Large Sphinx Deployments

I use Sphinx a lot. Both in the sense that I have easily a dozen active (or reasonably so) projects that I maintain and work with on a regular basis. Sphinx is great, and I feel safe asserting that it's probably the best documentation toolkit in existence and more generally the best tool kit for the production of structured text.

There are flaws. I've written here before with greater and lesser descriptions of the pain points of Sphinx. All of the problems are fixable, some fixes are delicate, and some small fixes require major work in some cases. In all, the challenges aren't insurmountable and Sphinx remains extremely usable and effective.

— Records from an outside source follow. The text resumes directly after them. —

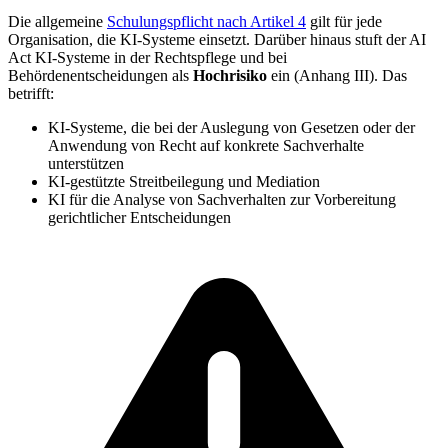
Die allgemeine
Schulungspflicht nach Artikel 4
gilt für jede
Organisation, die KI-Systeme einsetzt. Darüber hinaus stuft der AI
Act KI-Systeme in der Rechtspflege und bei
Behördenentscheidungen als
Hochrisiko
ein (Anhang III). Das
betrifft:
KI-Systeme, die bei der Auslegung von Gesetzen oder der
Anwendung von Recht auf konkrete Sachverhalte
unterstützen
KI-gestützte Streitbeilegung und Mediation
KI für die Analyse von Sachverhalten zur Vorbereitung
gerichtlicher Entscheidungen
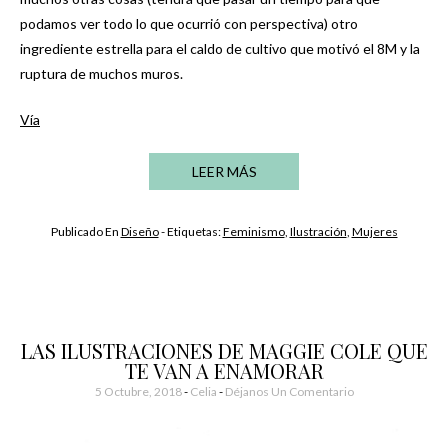
podamos ver todo lo que ocurrió con perspectiva) otro
ingrediente estrella para el caldo de cultivo que motivó el 8M y la
ruptura de muchos muros.
Vía
LEER MÁS
Publicado En
Diseño
- Etiquetas:
Feminismo
,
Ilustración
,
Mujeres
LAS ILUSTRACIONES DE MAGGIE COLE QUE
TE VAN A ENAMORAR
5 Octubre, 2018
-
Celia
Déjanos Un Comentario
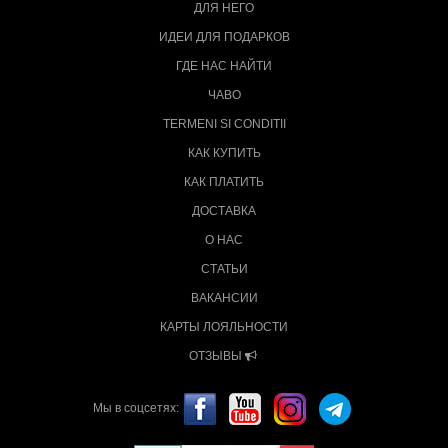
ДЛЯ НЕГО
ИДЕИ ДЛЯ ПОДАРКОВ
ГДЕ НАС НАЙТИ
ЧАВО
TERMENI SI CONDITII
КАК КУПИТЬ
КАК ПЛАТИТЬ
ДОСТАВКА
О НАС
СТАТЬИ
ВАКАНСИИ
КАРТЫ ЛОЯЛЬНОСТИ
ОТЗЫВЫ
Мы в соцсетях:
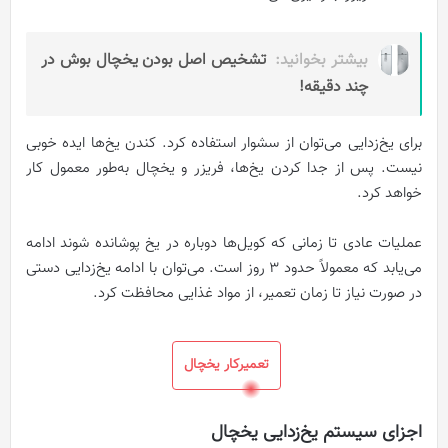
بیشتر بخوانید:
تشخیص اصل بودن یخچال بوش در
چند دقیقه!
برای یخ‌زدایی می‌توان از سشوار استفاده کرد. کندن یخ‌ها ایده خوبی
نیست. پس از جدا کردن یخ‌ها، فریزر و یخچال به‌طور معمول کار
خواهد کرد.
عملیات عادی تا زمانی که کویل‌ها دوباره در یخ پوشانده شوند ادامه
می‌یابد که معمولاً حدود 3 روز است. می‌توان با ادامه یخ‌زدایی دستی
در صورت نیاز تا زمان تعمیر، از مواد غذایی محافظت کرد.
تعمیرکار یخچال
اجزای سیستم یخ‌زدایی یخچال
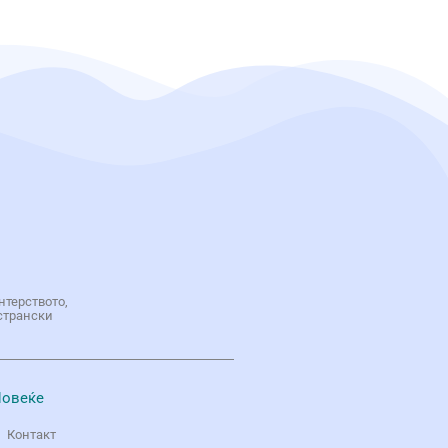
нтерството,
странски
овеќе
Контакт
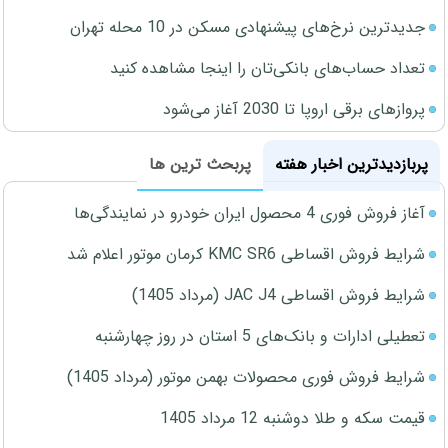
جدیدترین نرخ‌های پیشنهادی مسکن در 10 محله تهران
تعداد حساب‌های بانکی‌تان را اینجا مشاهده کنید
پروازهای برقی اروپا تا 2030 آغاز می‌شود
پربازدیدترین اخبار هفته
پربحث ترین ها
آغاز فروش فوری 4 محصول ایران خودرو در نمایندگی‌ها
شرایط فروش اقساطی KMC SR6 کرمان موتور اعلام شد
شرایط فروش اقساطی JAC J4 (مرداد 1405)
تعطیلی ادارات و بانک‌های 5 استان در روز چهارشنبه
شرایط فروش فوری محصولات بهمن موتور (مرداد 1405)
قیمت سکه و طلا دوشنبه 12 مرداد 1405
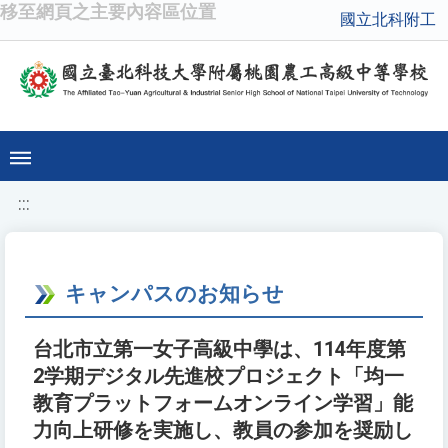
移至網頁之主要內容區位置
國立北科附工
:::
キャンパスのお知らせ
台北市立第一女子高級中學は、114年度第
2学期デジタル先進校プロジェクト「均一
教育プラットフォームオンライン学習」能
力向上研修を実施し、教員の参加を奨励し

Like any large and complex system, there are ways to manage resources with Sphinx with greater flexibility and ease. This post explores several ways that have helped me (and my collaborators!) manage big Sphinx deployments.

These suggestions fall into two general categories: suggestions for making Sphinx projects with large volumes of content manageable and strategies for handling and managing larger groups of Sphinx deployments.

Single Source Content

To avoid duplicated content, when possible, it makes sense to reuse content. reStructuredText has an include directive for this purpose. In general, the best strategy is:

  • maintain a directory of included content that's distinct from the other directories that hold content. In our projects we use source/includes, where source/ is holds all content.
  • Use a different extension for the included text than you use for your content files. For example if all of your Sphinx processed rst files use .rst extensions, include files should have .txt extensions.
  • Smaller, more restricted resources are more effective, typically. Longer bits of text are more difficult to slipstream into the text. If your include snippet requires a section heading its probably too big.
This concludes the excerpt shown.